# State to benefit big from NAMA



## BrianODohert (26 Feb 2010)

NAMA is a loan, from the banks, to the State
The State has spun it as something else...a bail out for the banks by the taxpayer...even something that has caused the State's fiscal crisis (-- which is actually something far bigger than the banks recapitalisation problems)
In reality, while there are goodies for the banks in NAMA--certainty, quick sort out of bad loans, new funding, etc..the State itself will be a big winner, maybe to the extent of billions of euros.
Our society is in effect ripping off c. 150,000 Irish shareholders of the main banks, typically golden generation, who are losing wealth and dividends, to supplement their pensions, pay nursing homes, etc.
My latest post on this is at my BrianODoherty.ie blog, where I discuss todays acknowledgement by the EU Commission of the fact that the State is being "remunerated" in the NAMA scheme.


----------



## ecstatic (27 Feb 2010)

you aint got a clue. the bank shareholders are been bailed out and the banks should be bankrupt a long time ago. without state funding there would be no aib or boi.

what about the 4 million residents in ireland who are been ripped off by nama.


----------



## BrianODohert (27 Feb 2010)

"what about the 4 million residents in ireland who are been ripped off by nama. "

What's being ripped off them, Ecstatic?


----------



## dam099 (27 Feb 2010)

BrianODohert said:


> "what about the 4 million residents in ireland who are been ripped off by nama. "
> 
> What's being ripped off them, Ecstatic?


 
If NAMA does end up costing money it will be the residents of Ireland who will pay for it either through higher taxes in future and/or reduced public services due to reduced spending.

As has been pointed out without the Goverment supports (Guarantee/Capital injections and potential of NAMA) then the banks would be bust by now so any small value bank shares have right now is actually better than the alternative which is that they would be worthless. 

If the banks do eventually recover then the State might make some profit (and thats a big might) but that would be a just reward for the capital expended to rescue the banks. 

If the existing shareholders could have funded the vast amounts of capital needed entirely by themselves e.g. by way of a massive rights issue then perhaps then they would deserve to participate more in the recovery, as it is they will participate somewhat just they have been significantly diluted as they were not prepared to stump up the needed capital.


----------



## BrianODohert (27 Feb 2010)

Of course, if NAMA ends up "costing money",. it will be residents of Ireland who will pay. These include the shareholders who are already paying--a discount on sale of their property of c. 10 bn (-I refer to shareholders of the two main banks, not Anglo or Irish Nationwaide-) and who are lending the State the property at such a low interest rate that the State saves c. 6 bn extra over a ten year period, over its normal cost of borrowing. The transaction is a loan until it is paid for, when it becomes a sale.The Business Plan does not call for the bonds which banks receive to be fully redeemed for ten years.  Meanwhile they are not to be tradeable at par value (if at all!).
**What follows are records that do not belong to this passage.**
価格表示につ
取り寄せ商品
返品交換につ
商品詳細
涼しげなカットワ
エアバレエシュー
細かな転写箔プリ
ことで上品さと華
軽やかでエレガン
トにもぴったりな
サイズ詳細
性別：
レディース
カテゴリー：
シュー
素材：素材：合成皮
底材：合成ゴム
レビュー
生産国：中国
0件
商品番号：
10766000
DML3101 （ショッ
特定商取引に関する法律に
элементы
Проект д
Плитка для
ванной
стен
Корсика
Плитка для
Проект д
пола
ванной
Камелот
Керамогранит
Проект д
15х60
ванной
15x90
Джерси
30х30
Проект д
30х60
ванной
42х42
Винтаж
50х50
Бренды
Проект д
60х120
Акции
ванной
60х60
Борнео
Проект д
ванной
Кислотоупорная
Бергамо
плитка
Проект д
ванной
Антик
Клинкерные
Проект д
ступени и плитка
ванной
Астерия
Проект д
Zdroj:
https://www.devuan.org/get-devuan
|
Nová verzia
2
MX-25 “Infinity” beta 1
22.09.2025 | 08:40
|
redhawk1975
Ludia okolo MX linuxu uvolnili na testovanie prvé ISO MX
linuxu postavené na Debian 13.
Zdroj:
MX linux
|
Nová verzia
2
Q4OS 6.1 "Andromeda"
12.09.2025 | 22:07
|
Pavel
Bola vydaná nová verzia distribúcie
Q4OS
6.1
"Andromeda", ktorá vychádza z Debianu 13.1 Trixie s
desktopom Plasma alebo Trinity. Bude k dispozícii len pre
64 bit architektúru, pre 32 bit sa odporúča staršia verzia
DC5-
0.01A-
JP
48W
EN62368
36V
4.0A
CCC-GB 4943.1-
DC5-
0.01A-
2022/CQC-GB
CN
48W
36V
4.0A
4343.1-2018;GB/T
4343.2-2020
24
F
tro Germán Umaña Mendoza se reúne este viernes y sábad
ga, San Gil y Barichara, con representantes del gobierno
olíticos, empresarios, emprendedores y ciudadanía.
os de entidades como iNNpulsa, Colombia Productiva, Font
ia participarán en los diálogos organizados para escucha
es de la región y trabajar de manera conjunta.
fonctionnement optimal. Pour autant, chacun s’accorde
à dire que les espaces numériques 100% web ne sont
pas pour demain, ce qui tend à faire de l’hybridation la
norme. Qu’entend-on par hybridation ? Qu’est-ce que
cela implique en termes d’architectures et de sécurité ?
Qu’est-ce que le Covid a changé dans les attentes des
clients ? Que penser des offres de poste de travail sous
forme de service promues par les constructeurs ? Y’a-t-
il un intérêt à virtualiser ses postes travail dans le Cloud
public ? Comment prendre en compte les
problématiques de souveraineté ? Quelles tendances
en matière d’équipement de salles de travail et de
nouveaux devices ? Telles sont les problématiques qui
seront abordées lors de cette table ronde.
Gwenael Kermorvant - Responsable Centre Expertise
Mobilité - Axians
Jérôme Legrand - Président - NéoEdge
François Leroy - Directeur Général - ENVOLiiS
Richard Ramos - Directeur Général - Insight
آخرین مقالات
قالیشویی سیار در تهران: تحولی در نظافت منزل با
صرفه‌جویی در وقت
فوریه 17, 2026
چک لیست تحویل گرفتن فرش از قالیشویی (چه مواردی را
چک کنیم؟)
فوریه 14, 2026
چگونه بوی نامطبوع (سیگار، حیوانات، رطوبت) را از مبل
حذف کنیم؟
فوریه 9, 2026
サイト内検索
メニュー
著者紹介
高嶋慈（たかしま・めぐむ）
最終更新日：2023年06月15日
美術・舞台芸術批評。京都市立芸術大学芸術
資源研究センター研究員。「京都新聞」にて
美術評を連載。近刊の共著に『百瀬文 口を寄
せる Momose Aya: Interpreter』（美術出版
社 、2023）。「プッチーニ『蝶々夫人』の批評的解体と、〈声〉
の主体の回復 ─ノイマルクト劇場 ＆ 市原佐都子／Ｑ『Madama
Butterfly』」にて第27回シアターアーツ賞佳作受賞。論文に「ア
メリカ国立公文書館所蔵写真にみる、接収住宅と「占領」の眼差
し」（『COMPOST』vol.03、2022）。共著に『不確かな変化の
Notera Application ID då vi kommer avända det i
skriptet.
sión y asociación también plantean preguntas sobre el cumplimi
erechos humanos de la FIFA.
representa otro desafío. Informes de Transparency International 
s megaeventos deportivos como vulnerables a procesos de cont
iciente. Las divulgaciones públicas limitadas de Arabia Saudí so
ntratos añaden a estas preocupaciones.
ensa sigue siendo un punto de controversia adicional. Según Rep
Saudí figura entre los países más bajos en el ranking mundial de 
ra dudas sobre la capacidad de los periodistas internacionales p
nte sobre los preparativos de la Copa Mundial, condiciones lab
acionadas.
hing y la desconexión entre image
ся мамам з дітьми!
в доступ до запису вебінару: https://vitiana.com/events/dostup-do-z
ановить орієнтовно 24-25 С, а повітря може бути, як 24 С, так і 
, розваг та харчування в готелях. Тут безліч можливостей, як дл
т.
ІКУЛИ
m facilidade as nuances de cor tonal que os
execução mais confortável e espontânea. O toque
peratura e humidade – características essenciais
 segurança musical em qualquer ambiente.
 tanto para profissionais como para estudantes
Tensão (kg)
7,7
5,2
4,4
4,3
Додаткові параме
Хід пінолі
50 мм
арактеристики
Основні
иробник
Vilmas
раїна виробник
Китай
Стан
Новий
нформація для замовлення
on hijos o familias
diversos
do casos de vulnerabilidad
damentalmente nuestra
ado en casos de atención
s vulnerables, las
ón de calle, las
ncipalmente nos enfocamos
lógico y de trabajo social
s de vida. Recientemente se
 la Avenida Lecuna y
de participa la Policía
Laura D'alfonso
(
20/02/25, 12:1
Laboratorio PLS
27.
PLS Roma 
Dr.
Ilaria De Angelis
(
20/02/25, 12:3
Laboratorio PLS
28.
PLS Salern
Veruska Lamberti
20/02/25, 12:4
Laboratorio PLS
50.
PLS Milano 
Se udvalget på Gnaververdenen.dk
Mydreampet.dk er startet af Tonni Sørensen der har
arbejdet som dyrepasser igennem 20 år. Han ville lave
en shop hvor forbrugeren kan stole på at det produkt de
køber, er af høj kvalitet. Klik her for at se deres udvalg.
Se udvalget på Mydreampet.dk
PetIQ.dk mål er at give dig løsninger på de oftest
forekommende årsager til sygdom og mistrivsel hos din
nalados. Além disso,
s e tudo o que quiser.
The ECB may only accept them as security for very short term funding.

The reason for State investment of 3.5 bn in each of the two main banks was not because they were bust but to shore up their capital in a crisis situation, caused, in Ireland, mainly by the management of and run on a third bank, Anglo Irish. Some also argue that the States reaction to that run was foolhardy...and had the effect of tarring all our banks with the same brush as Anglo. (And don't forget that after Anglo's nationalisation, the State had to "order" AIB/BOI to provide c. 8 bn. to Anglo, to replace lost deposits in the State-owned bank)

Anyway, since these events, the two main banks have continued to make good profits. Then they have applied these profits as provisions against future losses, due to valuation write downs. The lesser the value NAMA puts on their property, the more they must write off. 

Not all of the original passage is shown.